Doch neu ist das nicht. Schon 1992 vor der EWR-Abstimmung wurde von rechts ein Stadt-Land-Graben heraufbeschworen, um eine Trennlinie zwischen weltlich-abgehobenen Städter*innen und heimat- und naturverbundenen Landbewohner*innen zu ziehen. Damals wie heute war und ist die antistädtische Polemik der Rechten vor allem Ausdruck ihres Hasses auf die plurale Gesellschaft, die in der städtischen Umgebung mehr Öffentlichkeit erfährt als auf dem Land.
Je öfter rechtskonservative Scharfmacher*innen die Polarisierung an die Wand malen und dabei ein harmonisches „Früher“ zurücksehnen, desto mehr reaktivieren sie damit die in der Mitte der Gesellschaft schlummernde Vorstellung von einer Leitkultur. Spätestens seit der Masseneinwanderungsinitiative, dem Brexit und Trump schürt die Panikmache vor Polarisierung Ängste, die Mehrheiten in der Stimmbevölkerung schaffen können, um die Leitkultur vor der angeblichen Vereinnahmung zu retten.

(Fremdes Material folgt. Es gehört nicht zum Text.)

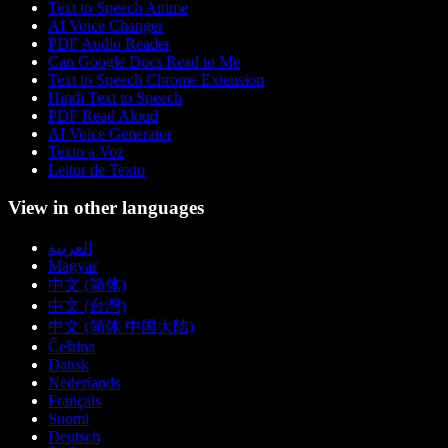
Text to Speech Anime
AI Voice Changer
PDF Audio Reader
Can Google Docs Read to Me
Text to Speech Chrome Extension
Hindi Text to Speech
PDF Read Aloud
AI Voice Generator
Texto a Voz
Leitor de Texto
View in other languages
العربية
Magyar
中文 (简体)
中文 (台灣)
中文 (简体 中国大陆)
Čeština
Dansk
Nederlands
Français
Suomi
Deutsch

Es wäre allerdings verfehlt, der bestehenden Leitkultur eine andere, eine linke Leitkultur entgegenzustellen. Denn unabhängig davon, wie solidarisch oder gerecht die Vorstellung von Leitkultur ist – der Anspruch, über eine möglichst breit gestreute Kultur die Grundsätze des gesellschaftlichen Zusammenlebens festlegen zu können, birgt stets die Gefahr der Überhöhung des gesellschaftlichen Konsenses. Sprich: alles als wahr anzunehmen, was Konsens ist. Sich in Klarheit wähnen über das, was gelten soll.
Dabei ist Klarheit darüber, was sein soll, immer bloss ein Phantasma. Eine Gesellschaft kann sich nicht abschliessend über einen Konsens definieren, sondern muss sich selbst immer als veränderbar betrachten. Herauszufinden, was sein soll, ist dagegen immer eine Angelegenheit des Dissenses, des Diskurses und des Aufeinanderprallens der Widersprüche.
Um eine neue Gesellschaft aufzubauen, braucht es deshalb ein neues Bewusstsein für Spaltung. Wir müssen davon ausgehen, dass sowohl der Ursprung als auch der Status quo der Gesellschaft in der Gespaltenheit ihrer Mitglieder besteht. Dass Gesellschaft ein Konglomerat von Individuen unterschiedlicher Realitäten und Auffassungen ist. Dass eine bestehende Leitkultur, gesellschaftlicher Konsens und Identität unter dem Deckmantel der Einigkeit und Homogenität überwindbare Konstruktionen sind.
Erst, wenn sich die Gesellschaft ihrer von Grund auf bestehenden Gespaltenheit bewusst wird und darin eine Chance sieht, öffnen sich Räume gegenüber denjenigen, die nicht dazugehören, erschaffen die Menschen von sich aus kulturelle Räume mit eigenen Verhaltensnormen, einer eigenen Sprache, einer eigenen Identität – ohne Anspruch auf Gesamtgesellschaftlichkeit und immer im Bewusstsein, dass das einende Element der Menschen ihre Unterschiedlichkeit ist.
Davon ausgehend brauchen wir, wenn schon, eine Leitkultur der Gleichheit. Ein unvoreingenommenes Recht, das alle Menschen – auch jene, die dies ablehnen – ohne Ausnahme gleichbehandelt, sowohl materiell als auch rechtlich.